§ **Work to be completed**:
The answer must consist of every line in the records that contains the word "most".

§ **Data excerpts**:
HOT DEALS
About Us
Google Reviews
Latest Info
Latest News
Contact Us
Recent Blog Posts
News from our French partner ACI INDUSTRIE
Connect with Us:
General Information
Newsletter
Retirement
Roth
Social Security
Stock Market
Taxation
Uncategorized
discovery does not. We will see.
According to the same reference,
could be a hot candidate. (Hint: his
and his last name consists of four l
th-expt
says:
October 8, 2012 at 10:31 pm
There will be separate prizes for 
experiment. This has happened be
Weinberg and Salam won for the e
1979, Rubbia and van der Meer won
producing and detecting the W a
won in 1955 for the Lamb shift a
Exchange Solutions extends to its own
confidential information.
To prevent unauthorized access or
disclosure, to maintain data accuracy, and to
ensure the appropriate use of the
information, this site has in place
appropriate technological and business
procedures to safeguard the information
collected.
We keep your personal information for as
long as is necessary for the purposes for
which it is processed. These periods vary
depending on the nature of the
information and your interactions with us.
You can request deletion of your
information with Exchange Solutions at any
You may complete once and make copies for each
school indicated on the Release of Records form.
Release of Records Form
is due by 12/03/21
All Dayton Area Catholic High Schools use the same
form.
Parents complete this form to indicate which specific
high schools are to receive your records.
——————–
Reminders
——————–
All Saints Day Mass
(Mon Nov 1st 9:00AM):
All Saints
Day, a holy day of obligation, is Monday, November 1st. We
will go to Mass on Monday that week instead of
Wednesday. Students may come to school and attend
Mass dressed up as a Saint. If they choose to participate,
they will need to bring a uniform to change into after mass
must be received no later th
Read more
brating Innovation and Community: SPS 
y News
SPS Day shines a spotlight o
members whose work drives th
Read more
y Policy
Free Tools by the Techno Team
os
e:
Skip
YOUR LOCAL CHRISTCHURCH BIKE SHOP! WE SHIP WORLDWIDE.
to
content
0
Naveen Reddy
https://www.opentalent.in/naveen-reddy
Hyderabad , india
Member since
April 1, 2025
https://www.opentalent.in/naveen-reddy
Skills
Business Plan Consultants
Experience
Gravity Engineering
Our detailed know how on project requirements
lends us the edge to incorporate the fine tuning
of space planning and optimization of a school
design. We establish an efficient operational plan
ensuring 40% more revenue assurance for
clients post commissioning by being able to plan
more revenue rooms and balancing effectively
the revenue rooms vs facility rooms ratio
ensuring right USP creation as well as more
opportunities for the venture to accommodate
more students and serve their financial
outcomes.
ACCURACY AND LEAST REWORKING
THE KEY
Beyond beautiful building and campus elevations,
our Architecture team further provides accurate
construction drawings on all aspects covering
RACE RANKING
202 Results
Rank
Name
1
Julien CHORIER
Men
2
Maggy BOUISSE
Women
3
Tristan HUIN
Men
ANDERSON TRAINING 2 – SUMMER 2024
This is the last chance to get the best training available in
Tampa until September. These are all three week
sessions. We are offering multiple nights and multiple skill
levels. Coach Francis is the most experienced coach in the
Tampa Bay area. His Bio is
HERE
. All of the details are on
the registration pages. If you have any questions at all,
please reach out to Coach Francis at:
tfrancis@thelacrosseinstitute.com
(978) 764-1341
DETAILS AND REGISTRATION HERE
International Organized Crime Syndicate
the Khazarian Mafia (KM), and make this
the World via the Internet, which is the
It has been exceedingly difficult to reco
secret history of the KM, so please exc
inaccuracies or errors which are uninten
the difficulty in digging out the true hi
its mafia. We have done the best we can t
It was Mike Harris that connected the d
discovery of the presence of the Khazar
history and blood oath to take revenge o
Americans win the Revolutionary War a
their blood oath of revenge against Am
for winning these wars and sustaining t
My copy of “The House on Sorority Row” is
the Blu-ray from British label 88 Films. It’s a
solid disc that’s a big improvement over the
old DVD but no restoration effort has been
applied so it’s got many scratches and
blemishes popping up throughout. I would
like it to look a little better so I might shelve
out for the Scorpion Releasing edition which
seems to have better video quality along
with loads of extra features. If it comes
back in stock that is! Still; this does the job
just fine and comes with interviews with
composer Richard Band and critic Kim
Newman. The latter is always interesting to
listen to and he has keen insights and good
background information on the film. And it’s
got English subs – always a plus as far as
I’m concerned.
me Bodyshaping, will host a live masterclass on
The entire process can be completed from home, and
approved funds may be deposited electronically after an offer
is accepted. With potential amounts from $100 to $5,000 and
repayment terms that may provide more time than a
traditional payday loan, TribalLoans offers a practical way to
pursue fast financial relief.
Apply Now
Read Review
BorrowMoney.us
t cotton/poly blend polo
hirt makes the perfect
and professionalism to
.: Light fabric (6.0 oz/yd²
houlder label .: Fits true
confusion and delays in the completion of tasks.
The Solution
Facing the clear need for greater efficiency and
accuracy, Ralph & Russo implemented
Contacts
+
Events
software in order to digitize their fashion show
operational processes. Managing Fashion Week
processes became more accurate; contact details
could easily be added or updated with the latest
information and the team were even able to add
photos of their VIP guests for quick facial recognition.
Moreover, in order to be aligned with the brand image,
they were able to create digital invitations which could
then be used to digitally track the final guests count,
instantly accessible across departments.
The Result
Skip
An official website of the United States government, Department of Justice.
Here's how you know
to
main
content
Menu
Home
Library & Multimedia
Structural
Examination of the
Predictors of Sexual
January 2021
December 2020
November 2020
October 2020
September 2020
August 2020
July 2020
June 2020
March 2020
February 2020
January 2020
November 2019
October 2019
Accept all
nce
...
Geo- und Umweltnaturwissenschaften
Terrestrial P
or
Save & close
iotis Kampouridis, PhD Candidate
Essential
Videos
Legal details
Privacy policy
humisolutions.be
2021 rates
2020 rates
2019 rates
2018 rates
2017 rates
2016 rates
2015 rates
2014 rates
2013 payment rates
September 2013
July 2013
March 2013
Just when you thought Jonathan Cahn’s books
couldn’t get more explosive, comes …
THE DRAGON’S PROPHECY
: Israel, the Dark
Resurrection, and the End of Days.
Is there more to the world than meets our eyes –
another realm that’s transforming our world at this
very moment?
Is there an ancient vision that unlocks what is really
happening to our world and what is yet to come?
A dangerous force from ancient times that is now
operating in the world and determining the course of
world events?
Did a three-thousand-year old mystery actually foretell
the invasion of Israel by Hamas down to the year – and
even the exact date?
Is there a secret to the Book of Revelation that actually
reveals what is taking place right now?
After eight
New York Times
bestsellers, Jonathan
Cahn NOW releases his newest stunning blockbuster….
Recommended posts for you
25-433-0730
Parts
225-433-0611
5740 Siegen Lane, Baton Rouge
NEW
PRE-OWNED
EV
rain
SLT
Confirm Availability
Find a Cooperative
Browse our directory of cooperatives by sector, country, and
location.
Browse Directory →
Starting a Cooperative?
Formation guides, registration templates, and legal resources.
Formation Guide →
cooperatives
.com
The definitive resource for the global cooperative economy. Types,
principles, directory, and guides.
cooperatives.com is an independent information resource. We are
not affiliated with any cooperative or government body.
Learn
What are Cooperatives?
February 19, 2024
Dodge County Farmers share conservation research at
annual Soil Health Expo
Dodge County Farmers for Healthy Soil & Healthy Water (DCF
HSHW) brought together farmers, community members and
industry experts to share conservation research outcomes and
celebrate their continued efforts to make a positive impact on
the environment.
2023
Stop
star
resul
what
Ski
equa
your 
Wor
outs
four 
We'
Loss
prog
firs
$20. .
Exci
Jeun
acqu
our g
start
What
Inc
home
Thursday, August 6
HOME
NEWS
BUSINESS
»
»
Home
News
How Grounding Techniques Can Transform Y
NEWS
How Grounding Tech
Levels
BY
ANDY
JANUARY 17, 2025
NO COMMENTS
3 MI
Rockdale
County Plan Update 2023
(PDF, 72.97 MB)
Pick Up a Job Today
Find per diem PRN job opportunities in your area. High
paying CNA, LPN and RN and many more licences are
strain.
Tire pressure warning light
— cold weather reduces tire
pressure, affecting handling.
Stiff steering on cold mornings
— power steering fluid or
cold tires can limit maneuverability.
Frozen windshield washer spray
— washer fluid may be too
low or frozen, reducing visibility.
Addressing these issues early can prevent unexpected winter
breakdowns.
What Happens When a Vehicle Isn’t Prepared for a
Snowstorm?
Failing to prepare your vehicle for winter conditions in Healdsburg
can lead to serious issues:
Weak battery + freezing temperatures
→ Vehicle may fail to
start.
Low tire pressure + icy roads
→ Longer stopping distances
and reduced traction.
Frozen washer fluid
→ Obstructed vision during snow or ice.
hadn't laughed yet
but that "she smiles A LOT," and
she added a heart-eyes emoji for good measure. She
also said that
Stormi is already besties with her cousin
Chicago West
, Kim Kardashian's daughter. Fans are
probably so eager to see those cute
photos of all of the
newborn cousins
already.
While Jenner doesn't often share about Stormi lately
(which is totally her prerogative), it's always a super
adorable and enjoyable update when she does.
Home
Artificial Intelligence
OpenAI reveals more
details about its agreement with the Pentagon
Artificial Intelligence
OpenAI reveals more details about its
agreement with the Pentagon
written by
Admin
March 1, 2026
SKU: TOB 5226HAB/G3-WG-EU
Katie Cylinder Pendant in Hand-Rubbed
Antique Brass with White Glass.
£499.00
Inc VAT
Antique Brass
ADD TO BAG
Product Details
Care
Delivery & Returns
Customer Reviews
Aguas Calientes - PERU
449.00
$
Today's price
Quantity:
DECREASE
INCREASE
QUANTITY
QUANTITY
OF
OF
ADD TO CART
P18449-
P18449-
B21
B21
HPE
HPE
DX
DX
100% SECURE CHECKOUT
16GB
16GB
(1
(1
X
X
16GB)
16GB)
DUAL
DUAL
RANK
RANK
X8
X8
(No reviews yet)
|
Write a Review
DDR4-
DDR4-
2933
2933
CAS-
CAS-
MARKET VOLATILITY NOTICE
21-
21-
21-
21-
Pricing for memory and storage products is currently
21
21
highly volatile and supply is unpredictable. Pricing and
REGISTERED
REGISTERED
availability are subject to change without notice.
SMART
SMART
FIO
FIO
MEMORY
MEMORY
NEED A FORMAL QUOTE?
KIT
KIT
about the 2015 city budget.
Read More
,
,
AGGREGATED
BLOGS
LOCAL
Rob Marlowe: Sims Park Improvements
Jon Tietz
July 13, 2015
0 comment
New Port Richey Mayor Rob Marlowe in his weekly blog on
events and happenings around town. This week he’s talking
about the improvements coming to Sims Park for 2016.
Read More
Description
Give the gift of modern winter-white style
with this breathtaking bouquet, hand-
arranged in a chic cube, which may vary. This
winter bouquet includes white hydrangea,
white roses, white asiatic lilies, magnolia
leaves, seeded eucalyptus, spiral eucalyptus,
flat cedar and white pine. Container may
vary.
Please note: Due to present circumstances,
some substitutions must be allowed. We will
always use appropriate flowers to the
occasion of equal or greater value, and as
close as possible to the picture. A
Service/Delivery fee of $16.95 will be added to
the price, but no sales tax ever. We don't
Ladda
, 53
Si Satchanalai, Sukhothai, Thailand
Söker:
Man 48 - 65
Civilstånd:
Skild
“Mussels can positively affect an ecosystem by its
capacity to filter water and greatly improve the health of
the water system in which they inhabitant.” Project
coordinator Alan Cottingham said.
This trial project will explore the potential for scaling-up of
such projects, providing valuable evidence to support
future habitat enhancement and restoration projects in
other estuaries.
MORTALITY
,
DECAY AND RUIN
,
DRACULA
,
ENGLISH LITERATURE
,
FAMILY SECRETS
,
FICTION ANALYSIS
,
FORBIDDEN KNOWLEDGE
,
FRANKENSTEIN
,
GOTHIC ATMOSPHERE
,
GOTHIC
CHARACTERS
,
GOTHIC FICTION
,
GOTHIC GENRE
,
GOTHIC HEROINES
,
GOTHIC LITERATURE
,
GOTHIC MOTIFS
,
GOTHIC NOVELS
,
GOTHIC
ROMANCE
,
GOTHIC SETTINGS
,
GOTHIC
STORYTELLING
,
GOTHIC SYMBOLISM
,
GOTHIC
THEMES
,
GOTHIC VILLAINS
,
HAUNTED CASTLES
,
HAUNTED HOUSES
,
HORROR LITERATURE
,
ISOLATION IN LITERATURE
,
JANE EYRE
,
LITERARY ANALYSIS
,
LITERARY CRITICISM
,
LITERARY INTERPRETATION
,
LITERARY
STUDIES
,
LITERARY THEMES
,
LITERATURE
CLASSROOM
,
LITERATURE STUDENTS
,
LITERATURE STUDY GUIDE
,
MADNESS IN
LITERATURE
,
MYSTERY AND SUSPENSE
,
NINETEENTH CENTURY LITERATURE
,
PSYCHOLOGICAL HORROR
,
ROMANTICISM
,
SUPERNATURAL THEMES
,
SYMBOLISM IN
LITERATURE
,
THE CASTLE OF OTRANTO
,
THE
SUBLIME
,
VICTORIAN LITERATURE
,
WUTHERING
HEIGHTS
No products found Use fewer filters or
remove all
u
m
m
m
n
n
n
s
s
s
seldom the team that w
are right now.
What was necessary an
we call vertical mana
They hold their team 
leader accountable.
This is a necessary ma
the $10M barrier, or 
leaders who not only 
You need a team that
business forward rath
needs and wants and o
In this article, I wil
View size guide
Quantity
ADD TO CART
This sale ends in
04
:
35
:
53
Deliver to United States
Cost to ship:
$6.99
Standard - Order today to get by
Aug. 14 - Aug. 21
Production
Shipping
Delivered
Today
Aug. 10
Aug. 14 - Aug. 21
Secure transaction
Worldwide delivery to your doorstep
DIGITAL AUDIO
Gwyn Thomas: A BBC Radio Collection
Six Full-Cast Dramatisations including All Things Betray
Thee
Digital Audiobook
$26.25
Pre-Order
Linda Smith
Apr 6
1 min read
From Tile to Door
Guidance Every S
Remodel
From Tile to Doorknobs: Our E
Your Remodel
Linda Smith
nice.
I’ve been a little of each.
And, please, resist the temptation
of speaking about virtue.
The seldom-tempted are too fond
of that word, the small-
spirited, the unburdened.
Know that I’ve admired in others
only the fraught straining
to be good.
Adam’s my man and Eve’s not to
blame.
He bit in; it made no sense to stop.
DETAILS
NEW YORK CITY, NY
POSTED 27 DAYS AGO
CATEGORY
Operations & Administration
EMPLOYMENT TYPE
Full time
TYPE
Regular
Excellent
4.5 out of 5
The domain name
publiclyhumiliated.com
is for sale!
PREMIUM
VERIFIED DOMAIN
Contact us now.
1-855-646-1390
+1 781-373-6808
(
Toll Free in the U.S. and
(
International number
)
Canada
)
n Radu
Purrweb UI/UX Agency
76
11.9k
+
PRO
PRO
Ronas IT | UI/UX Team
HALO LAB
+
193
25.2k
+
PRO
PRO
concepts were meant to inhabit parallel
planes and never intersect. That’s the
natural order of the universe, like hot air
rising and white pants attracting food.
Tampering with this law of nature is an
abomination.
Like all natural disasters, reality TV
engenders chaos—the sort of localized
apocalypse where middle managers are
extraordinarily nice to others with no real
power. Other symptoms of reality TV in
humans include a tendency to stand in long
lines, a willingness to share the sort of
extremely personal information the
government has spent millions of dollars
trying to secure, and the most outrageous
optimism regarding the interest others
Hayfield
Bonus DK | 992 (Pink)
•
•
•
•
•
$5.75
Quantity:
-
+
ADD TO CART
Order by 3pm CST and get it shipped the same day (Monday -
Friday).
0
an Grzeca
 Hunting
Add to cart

§ **Completed exercise**:
levels. Coach Francis is the most experienced coach in the
trying to secure, and the most outrageous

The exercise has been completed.